The script report.py will generate csv files (under eval/data) containing clients' throughput and latency for each experiment.

Run Cobra bench with Google Cloud Datastore

  1. Create a Cloud Datastore account.
  2. Download the credentials and save it in "cobra_key.json" ($COBRA_HOME/CobraBench/cobra_key.json in the repository is a dummy file).
  3. Please refer to this link for further instructions.
  4. Follow Step 3: Run experiments with auto scripts in the PostgreSQL chapter, and choose database to be google in the file main.py.

Reproduce results

The following instructions describe how to reproduce the results in the Cobra paper [1], Section 6.3.

Latency and throughput overheads (Figure 10)

You can reproduce Figure 10 by running auto-scripts as described above. In particular, follow Step 3: Run experiments with auto-scripts: choose a database, set the workload to twitter, set inst_level to no for legacy systems and local for Cobra, and get throughput latency results by running the script report.py.

Network cost and history sizes (Figure 11)

See Cobra bench configuration for how to update config.yaml and specify workload parameters. The history is stored under /tmp/cobra/log/, and you can sum file sizes of /tmp/cobra/log/*.log to calculate the total history size.
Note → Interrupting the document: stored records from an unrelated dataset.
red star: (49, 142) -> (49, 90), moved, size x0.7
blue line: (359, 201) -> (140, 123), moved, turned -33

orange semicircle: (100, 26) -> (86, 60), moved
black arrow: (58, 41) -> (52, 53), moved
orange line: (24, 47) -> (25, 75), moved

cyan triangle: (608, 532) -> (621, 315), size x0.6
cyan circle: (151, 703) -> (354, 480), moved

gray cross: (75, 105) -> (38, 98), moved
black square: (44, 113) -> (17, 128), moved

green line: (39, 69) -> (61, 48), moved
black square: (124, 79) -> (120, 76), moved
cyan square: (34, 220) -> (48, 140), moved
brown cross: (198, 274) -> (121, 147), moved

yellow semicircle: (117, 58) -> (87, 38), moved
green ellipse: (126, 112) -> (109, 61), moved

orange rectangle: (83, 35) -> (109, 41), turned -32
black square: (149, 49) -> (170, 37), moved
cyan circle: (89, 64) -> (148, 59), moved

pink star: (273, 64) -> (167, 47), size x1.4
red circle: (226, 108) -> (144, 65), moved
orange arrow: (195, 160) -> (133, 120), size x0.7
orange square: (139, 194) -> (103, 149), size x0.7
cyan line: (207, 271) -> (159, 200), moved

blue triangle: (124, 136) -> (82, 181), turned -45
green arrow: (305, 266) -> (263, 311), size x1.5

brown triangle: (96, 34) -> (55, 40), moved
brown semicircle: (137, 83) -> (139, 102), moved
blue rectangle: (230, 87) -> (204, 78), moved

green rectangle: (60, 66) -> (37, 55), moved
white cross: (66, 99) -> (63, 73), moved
The above two experiments reproduce Figure 11 in Section 6.3.

Cobra bench configuration

Cobra bench uses a config file (for example, $COBRA_HOME/CobraBench/config.yaml.default) to specify parameters for an experiment. Here are the important parameters and their possible values:

parameters meaning and values
LIB_TYPE which database library is used by clients (which database to connect); 1 for Google Datastore, 2 for RocksDB, and 3 for PostgreSQL
BENCH_TYPE the benchmark to run; 0 for BlindW, 1 for TPC-C, 3 for C-RUBiS, and 4 for C-Twitter
DB_URL the ip address of the remote database; see Step 3: Run experiments with auto scripts
REDIS_ADDRESS the ip address of Redis; see Step 3: Run experiments with auto scripts
TXN_NUM the size of the workload (number of transactions); should be an integer
THREAD_NUM the number of clients; should be an integer

Reference

[1] Cheng Tan, Changgeng Zhao, Shuai Mu, and Michael Walfish. Cobra: Making Transactional Key-Value Stores Verifiably Serializable. OSDI 2020.